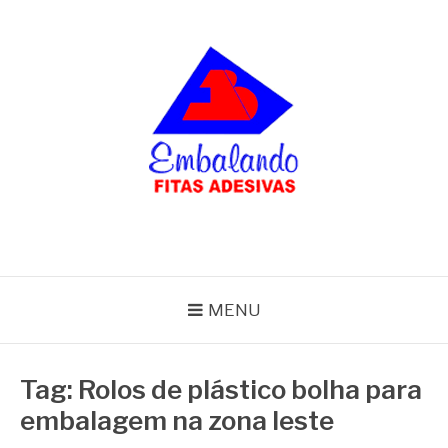
Pular
para
o
conteúdo
BLOG
Embalando
MENU
Tag:
Rolos de plástico bolha para
embalagem na zona leste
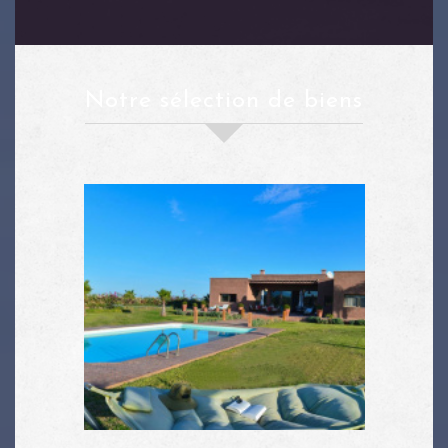
notre sélection de biens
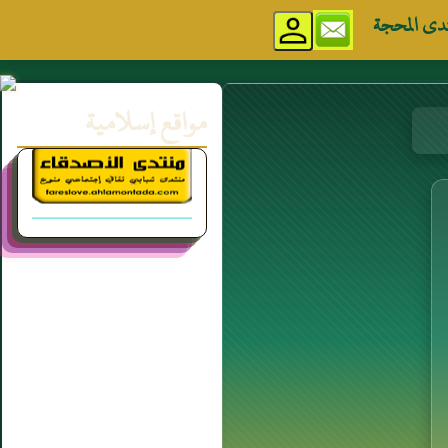
دى المحجة
مواقع إسلامية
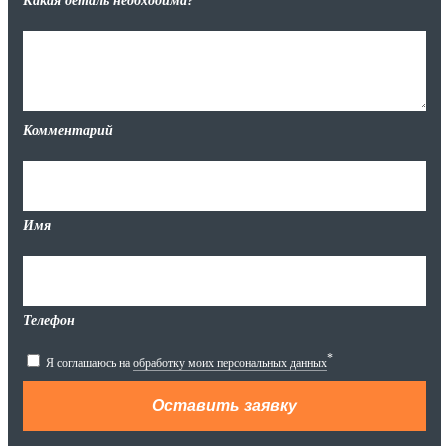
Какая деталь необходима?
Комментарий
Имя
Телефон
*
Я соглашаюсь на
обработку моих персональных данных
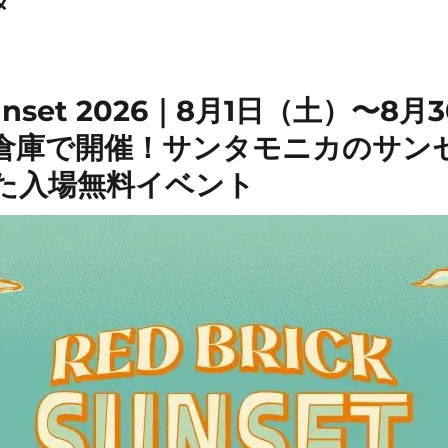
メ
 Sunset 2026｜8月1日（土）〜8
倉庫で開催！サンタモニカのサン
た入場無料イベント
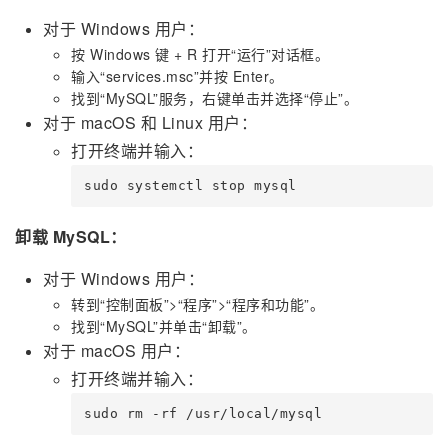
对于 Windows 用户：
按 Windows 键 + R 打开“运行”对话框。
输入“services.msc”并按 Enter。
找到“MySQL”服务，右键单击并选择“停止”。
对于 macOS 和 Linux 用户：
打开终端并输入：
sudo systemctl stop mysql
卸载 MySQL：
对于 Windows 用户：
转到“控制面板”>“程序”>“程序和功能”。
找到“MySQL”并单击“卸载”。
对于 macOS 用户：
打开终端并输入：
sudo rm -rf /usr/local/mysql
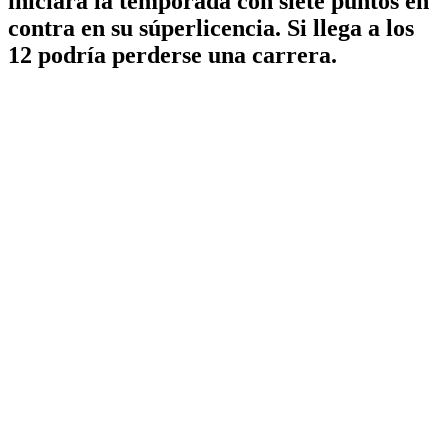
iniciará la temporada con siete puntos en
contra en su súperlicencia. Si llega a los
12 podría perderse una carrera.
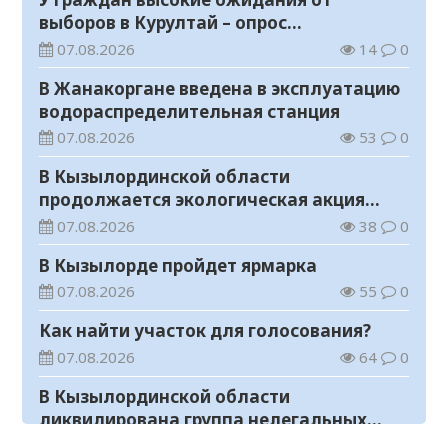
выборов в Курултай – опрос
общественного мнения
07.08.2026
14
0
В Жанакоргане введена в эксплуатацию
водораспределительная станция
07.08.2026
53
0
В Кызылординской области
продолжается экологическая акция
«Таза Қазақстан»
07.08.2026
38
0
В Кызылорде пройдет ярмарка
07.08.2026
55
0
Как найти участок для голосования?
07.08.2026
64
0
В Кызылординской области
ликвидирована группа нелегальных
добытчиков золота
07.08.2026
49
0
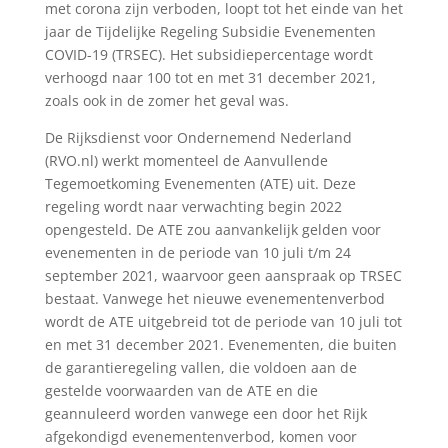
met corona zijn verboden, loopt tot het einde van het
jaar de Tijdelijke Regeling Subsidie Evenementen
COVID-19 (TRSEC). Het subsidiepercentage wordt
verhoogd naar 100 tot en met 31 december 2021,
zoals ook in de zomer het geval was.
De Rijksdienst voor Ondernemend Nederland
(RVO.nl) werkt momenteel de Aanvullende
Tegemoetkoming Evenementen (ATE) uit. Deze
regeling wordt naar verwachting begin 2022
opengesteld. De ATE zou aanvankelijk gelden voor
evenementen in de periode van 10 juli t/m 24
september 2021, waarvoor geen aanspraak op TRSEC
bestaat. Vanwege het nieuwe evenementenverbod
wordt de ATE uitgebreid tot de periode van 10 juli tot
en met 31 december 2021. Evenementen, die buiten
de garantieregeling vallen, die voldoen aan de
gestelde voorwaarden van de ATE en die
geannuleerd worden vanwege een door het Rijk
afgekondigd evenementenverbod, komen voor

________

:: AIM OF THE TASK ::
Drop the images; copy every entry above exactly.

:: TASK RESPONSE ::
Pular
para
o
conteúdo
BLOG
Embalando
MENU
Tag:
Rolos de plástico bolha para
embalagem na zona leste
notre sélection de biens
دى المحجة
مواقع إسلامية
Какая деталь необходима?
Комментарий
Имя
Телефон
*
Я соглашаюсь на
обработку моих персональных данных
メ
 Sunset 2026｜8月1日（土）〜8
倉庫で開催！サンタモニカのサン
た入場無料イベント
对于 Windows 用户：
按 Windows 键 + R 打开“运行”对话框。
输入“services.msc”并按 Enter。
找到“MySQL”服务，右键单击并选择“停止”。
对于 macOS 和 Linux 用户：
打开终端并输入：
sudo systemctl stop mysql
卸载 MySQL：
对于 Windows 用户：
转到“控制面板”>“程序”>“程序和功能”。
找到“MySQL”并单击“卸载”。
对于 macOS 用户：
打开终端并输入：
sudo rm -rf /usr/local/mysql
iniciará la temporada con siete puntos en
contra en su súperlicencia. Si llega a los
12 podría perderse una carrera.
выборов в Курултай – опрос
общественного мнения
07.08.2026
14
0
В Жанакоргане введена в эксплуатацию
водораспределительная станция
07.08.2026
53
0
В Кызылординской области
продолжается экологическая акция
«Таза Қазақстан»
07.08.2026
38
0
В Кызылорде пройдет ярмарка
07.08.2026
55
0
Как найти участок для голосования?
07.08.2026
64
0
В Кызылординской области
ликвидирована группа нелегальных
добытчиков золота
07.08.2026
49
0
met corona zijn verboden, loopt tot het einde van het
jaar de Tijdelijke Regeling Subsidie Evenementen
COVID-19 (TRSEC). Het subsidiepercentage wordt
verhoogd naar 100 tot en met 31 december 2021,
zoals ook in de zomer het geval was.
De Rijksdienst voor Ondernemend Nederland
(RVO.nl) werkt momenteel de Aanvullende
Tegemoetkoming Evenementen (ATE) uit. Deze
regeling wordt naar verwachting begin 2022
opengesteld. De ATE zou aanvankelijk gelden voor
evenementen in de periode van 10 juli t/m 24
september 2021, waarvoor geen aanspraak op TRSEC
bestaat. Vanwege het nieuwe evenementenverbod
wordt de ATE uitgebreid tot de periode van 10 juli tot
en met 31 december 2021. Evenementen, die buiten
de garantieregeling vallen, die voldoen aan de
gestelde voorwaarden van de ATE en die
geannuleerd worden vanwege een door het Rijk
afgekondigd evenementenverbod, komen voor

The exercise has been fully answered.